A. L. “Thompson” Willett, the son of Lambert Willett, was the president of the company until 1984. At one time, he was also the president of the Kentucky Distillers Association, and he also held a number of other positions of prominence in the community. He was a member of the Nelson County Historical Society, where his interests included the early history of whiskey-making in Kentucky. Thompson Willett’s legal name was actually the same as his fathers, but he became known as “Thompson”, using the maiden surname of his mother (née Mary Catherine Thompson) to distinguish him from his father.
Thompson Willett’s daughter Martha Harriet Willett and some other members of her generation of the family worked for the company as well, and in 1972 she married Even (pronounced Evan) G. Kulsveen of Hamar, Norway, who would later purchase the company.
During the 1970s energy crisis, the company switched from producing whiskey to producing ethanol for gasohol fuel. This strategy soon failed when fuel prices returned to lower levels, and the distilling facilities were completely shut down in the early 1980s.
Kulsveen purchased the company and the property on July 1, 1984, and renamed the company to Kentucky Bourbon Distillers (KBD), Ltd., registered distillery number DSP-KY-78. For some time, KBD continued to produce bourbon from the aging barrels that the Willett distillery had produced before they had stopped distilling. As time moved on, KBD increasingly began to purchase its bourbon from other distilleries and operate as an independent bottling company and to restock its barrel aging facilities with purchased barrels. Kulsveen and his wife continue to operate the facility to this day, and the next generation of the family, including their son E. A. “Drew” Kulsveen and his wife Janelle, their daughter K. M.-B. “Britt” Chavanne and her husband Hunter Chavanne, are also now involved in the company. Drew Kulsveen is the current Master Distiller and manages production, Janelle Kulsveen runs the gift shop and tasting room, Britt Chavanne runs day-to-day operations, and Hunter Chavanne covers sales and marketing.

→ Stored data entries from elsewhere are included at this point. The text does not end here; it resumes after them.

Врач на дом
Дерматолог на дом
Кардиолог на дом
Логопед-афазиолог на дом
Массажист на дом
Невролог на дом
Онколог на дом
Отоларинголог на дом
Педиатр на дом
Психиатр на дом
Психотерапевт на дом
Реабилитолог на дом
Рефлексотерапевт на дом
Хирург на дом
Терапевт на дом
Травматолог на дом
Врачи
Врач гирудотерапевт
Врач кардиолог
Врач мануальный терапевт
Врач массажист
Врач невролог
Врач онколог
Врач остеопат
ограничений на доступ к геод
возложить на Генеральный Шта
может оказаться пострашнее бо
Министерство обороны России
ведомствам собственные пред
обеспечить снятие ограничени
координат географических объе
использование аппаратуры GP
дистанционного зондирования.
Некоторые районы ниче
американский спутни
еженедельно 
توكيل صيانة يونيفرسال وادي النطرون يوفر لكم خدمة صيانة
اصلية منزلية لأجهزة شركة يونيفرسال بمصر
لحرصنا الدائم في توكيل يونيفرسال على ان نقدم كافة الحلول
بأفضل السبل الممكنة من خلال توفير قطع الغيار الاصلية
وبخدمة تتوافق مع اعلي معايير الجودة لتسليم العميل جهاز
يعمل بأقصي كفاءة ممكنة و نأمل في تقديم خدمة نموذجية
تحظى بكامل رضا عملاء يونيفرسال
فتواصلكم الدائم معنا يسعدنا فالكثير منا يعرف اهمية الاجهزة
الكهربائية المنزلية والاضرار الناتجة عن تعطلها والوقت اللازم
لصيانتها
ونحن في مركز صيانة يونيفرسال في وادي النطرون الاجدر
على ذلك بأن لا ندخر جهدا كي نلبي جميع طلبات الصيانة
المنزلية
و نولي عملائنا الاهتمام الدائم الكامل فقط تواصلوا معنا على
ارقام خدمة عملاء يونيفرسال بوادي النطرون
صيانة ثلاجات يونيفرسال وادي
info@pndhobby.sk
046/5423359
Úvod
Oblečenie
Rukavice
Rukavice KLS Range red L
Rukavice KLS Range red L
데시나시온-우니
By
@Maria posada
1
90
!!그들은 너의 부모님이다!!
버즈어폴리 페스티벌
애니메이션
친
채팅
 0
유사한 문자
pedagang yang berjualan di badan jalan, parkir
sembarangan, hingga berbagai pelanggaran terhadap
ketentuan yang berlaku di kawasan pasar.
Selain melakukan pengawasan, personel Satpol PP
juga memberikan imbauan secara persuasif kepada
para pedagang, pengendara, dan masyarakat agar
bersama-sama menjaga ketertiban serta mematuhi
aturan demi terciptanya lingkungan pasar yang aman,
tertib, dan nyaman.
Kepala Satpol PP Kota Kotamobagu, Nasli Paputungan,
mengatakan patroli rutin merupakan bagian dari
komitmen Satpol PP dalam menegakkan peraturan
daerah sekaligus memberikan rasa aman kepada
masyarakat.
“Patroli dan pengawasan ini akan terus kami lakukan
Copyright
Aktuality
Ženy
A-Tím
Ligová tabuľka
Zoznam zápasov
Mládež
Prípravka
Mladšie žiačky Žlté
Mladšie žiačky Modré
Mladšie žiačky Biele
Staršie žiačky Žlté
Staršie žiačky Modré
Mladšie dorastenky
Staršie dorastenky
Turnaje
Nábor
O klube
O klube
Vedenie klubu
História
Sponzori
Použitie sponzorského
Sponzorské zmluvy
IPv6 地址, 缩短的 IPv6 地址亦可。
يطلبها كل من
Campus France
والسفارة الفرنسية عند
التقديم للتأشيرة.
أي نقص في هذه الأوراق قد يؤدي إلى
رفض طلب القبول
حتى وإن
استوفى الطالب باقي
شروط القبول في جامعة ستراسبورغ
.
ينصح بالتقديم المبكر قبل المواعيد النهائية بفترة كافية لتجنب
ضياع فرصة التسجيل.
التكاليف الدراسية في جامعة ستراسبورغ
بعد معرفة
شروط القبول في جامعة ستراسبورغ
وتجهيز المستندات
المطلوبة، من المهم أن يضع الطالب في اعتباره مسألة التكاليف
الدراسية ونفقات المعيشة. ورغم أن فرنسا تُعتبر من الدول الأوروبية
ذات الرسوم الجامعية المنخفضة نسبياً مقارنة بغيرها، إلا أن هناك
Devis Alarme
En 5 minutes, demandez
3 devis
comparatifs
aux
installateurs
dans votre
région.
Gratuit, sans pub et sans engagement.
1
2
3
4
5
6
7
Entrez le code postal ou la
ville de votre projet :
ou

After having dropped out of the Kentucky Distillers Association (KDA) for decades, the company rejoined in October, 2012. Also in October 2012, the KDA announced that it would expand its Kentucky Bourbon Trail program to include a new “Craft Tour” of seven artisan distilleries, including the Willett Distillery. In December, 2015, it was announced that the Willett distillery was promoted to a higher class of membership in the Distillers’ Association, becoming its first member in a new class of membership called the “Proof” level.